Activity
Pull out every line with the word "kategorijos" from the entries below.

Material shown
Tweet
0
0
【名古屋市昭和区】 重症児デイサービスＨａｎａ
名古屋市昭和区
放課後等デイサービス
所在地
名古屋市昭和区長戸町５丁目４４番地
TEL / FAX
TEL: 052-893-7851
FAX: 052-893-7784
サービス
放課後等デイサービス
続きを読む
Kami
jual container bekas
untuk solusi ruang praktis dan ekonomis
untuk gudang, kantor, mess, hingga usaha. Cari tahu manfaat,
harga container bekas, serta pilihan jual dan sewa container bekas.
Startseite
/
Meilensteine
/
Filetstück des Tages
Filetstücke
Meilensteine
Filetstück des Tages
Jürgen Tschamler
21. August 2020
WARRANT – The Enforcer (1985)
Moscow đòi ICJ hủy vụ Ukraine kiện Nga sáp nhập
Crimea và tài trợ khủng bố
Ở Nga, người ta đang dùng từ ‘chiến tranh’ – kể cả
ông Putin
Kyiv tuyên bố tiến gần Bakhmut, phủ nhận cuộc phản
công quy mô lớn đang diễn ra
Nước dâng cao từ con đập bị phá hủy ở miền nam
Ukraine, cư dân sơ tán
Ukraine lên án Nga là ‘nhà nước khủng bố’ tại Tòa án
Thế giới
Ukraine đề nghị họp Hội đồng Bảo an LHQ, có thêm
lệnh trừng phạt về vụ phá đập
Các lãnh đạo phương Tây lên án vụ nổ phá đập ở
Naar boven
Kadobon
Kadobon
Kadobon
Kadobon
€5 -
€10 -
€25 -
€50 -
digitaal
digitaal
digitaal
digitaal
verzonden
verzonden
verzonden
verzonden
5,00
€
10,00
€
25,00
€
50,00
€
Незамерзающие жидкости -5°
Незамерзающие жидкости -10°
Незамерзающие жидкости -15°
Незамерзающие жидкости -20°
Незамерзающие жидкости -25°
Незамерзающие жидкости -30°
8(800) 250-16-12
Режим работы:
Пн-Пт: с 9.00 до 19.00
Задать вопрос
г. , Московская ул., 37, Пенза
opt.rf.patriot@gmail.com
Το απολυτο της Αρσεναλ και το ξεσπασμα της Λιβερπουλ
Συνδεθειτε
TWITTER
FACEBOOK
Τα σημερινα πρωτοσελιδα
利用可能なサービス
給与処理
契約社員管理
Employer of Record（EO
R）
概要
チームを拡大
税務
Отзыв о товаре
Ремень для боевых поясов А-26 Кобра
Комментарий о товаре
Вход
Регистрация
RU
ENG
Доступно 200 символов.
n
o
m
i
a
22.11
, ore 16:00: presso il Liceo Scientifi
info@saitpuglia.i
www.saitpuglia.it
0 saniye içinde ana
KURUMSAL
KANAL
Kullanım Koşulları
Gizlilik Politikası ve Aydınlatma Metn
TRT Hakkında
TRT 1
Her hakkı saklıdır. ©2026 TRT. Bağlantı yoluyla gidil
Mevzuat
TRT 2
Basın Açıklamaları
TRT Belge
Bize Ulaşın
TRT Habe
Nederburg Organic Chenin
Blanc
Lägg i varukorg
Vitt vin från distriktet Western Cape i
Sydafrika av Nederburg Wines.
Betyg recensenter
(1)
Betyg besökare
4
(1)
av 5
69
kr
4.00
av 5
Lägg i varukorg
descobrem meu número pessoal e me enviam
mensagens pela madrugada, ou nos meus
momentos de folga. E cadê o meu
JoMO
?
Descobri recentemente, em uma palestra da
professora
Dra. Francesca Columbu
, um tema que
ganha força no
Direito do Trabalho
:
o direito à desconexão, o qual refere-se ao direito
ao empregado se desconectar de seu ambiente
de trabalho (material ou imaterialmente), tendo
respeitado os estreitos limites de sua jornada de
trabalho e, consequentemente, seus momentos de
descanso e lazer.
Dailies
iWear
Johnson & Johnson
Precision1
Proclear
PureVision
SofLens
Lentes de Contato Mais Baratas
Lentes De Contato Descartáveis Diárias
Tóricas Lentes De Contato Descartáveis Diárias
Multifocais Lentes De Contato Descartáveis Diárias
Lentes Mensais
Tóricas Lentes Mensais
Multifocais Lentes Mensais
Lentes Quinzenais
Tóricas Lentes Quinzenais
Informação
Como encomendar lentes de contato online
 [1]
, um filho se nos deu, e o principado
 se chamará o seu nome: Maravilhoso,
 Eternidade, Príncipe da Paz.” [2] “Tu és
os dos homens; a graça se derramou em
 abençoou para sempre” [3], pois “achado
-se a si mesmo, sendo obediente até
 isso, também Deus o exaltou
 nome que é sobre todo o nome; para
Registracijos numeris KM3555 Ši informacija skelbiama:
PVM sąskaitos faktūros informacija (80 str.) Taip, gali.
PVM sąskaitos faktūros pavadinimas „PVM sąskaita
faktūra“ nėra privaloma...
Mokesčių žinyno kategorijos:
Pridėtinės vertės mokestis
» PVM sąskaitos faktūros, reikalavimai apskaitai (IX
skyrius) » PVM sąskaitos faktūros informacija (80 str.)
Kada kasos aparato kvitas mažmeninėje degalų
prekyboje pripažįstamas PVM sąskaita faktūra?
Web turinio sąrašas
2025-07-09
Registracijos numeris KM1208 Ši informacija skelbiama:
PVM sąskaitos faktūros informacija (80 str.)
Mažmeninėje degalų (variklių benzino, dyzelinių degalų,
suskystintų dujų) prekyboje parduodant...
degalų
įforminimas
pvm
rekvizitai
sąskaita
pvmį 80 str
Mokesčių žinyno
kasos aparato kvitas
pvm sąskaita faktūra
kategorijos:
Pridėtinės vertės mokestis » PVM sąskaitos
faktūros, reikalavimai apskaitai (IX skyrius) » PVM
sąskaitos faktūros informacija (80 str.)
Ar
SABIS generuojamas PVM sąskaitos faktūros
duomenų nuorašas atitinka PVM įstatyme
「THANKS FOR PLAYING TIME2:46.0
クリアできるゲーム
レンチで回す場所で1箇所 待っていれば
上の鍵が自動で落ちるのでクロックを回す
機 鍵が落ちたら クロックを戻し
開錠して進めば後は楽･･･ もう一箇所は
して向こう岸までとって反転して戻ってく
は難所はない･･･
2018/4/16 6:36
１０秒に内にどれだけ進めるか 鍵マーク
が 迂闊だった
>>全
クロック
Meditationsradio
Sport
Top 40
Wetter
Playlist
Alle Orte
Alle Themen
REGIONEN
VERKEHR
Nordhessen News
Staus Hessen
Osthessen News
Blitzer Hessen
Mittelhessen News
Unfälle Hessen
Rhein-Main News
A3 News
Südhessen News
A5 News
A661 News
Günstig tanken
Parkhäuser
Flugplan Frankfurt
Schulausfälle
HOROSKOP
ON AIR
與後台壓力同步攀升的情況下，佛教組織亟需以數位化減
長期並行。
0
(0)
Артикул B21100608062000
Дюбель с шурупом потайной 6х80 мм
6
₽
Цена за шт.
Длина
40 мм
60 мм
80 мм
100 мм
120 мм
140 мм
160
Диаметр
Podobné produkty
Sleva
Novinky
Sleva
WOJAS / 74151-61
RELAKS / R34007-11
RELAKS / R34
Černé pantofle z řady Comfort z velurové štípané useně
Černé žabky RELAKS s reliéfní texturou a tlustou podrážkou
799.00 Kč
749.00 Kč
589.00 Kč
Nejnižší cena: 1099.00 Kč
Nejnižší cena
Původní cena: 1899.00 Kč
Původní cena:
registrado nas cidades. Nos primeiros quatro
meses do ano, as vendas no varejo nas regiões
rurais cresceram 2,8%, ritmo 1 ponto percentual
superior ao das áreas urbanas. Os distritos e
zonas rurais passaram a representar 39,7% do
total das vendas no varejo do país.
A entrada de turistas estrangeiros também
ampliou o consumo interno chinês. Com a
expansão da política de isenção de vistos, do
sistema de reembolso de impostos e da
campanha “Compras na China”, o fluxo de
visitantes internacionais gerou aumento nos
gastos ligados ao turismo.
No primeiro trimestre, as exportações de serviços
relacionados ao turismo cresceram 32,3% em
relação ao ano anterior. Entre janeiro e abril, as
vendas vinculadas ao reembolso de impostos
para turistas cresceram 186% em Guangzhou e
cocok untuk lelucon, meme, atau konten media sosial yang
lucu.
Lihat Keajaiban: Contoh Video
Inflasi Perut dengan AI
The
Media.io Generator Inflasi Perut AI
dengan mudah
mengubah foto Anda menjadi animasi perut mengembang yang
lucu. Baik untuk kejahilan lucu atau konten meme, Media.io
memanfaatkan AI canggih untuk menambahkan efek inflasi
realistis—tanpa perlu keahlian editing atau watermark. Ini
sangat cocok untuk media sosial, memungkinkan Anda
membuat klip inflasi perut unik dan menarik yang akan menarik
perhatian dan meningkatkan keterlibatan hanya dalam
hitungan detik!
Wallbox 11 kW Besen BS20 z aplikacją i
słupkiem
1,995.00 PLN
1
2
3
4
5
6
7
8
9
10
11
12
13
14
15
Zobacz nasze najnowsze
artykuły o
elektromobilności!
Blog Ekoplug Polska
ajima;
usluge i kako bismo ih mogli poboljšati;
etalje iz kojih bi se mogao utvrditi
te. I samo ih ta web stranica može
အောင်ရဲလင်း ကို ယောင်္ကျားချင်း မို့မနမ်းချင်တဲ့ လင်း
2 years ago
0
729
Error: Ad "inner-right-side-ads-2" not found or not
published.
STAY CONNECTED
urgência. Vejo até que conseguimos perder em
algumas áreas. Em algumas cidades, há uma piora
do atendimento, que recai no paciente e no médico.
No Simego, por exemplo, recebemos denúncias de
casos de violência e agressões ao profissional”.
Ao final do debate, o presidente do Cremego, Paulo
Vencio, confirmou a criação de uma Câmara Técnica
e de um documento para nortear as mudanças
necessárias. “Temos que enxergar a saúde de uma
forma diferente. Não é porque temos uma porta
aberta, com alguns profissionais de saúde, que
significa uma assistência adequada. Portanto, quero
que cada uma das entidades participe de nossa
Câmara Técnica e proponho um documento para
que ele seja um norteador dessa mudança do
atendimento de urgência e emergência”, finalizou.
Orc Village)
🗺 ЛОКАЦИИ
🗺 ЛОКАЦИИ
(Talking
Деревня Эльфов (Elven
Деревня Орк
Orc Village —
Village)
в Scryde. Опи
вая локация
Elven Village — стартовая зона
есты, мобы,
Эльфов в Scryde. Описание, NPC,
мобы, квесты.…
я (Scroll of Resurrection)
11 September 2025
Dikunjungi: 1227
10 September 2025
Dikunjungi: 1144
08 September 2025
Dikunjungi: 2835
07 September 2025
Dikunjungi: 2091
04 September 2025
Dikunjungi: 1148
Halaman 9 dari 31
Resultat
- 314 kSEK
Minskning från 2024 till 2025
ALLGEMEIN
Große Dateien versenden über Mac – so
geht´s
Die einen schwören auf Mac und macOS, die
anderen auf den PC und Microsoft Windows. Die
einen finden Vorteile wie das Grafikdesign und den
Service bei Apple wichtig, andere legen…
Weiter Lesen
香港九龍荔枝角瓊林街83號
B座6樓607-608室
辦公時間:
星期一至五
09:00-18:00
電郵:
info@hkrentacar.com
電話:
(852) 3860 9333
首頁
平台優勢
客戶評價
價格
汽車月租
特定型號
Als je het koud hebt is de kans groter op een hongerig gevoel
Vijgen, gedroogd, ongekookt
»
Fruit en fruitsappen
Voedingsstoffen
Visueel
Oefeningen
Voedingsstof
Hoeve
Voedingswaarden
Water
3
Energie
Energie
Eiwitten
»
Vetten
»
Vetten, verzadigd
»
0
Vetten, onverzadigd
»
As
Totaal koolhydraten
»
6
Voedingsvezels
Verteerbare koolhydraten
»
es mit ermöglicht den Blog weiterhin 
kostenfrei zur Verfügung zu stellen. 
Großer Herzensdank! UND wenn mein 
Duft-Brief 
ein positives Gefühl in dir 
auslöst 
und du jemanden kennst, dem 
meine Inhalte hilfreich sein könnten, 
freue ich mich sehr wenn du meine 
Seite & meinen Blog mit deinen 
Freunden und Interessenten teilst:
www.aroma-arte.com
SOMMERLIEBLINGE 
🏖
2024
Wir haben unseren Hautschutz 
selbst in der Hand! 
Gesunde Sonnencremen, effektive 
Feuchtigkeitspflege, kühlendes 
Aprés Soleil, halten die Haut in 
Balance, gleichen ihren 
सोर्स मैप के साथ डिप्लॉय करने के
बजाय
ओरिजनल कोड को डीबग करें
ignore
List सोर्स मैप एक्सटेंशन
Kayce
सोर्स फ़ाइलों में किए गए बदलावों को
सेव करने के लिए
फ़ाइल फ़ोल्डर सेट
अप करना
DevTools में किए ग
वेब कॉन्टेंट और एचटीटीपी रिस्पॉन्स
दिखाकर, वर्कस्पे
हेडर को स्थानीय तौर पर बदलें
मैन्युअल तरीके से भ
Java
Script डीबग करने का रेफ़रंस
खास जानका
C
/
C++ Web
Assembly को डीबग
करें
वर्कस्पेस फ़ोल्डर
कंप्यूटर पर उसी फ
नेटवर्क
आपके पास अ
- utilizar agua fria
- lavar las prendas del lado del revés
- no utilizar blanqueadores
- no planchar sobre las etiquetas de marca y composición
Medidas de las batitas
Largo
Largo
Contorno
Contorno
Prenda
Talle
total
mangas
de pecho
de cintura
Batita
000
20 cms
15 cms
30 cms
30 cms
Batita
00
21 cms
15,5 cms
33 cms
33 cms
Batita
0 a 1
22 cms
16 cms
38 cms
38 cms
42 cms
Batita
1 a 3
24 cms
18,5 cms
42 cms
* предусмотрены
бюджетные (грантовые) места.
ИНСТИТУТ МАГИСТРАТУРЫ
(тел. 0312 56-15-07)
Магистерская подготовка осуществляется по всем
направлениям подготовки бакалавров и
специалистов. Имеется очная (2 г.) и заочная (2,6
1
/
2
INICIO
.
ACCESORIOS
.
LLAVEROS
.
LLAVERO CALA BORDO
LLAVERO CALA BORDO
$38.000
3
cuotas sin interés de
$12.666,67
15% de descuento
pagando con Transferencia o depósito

Output for this task
Mokesčių žinyno kategorijos:
kategorijos:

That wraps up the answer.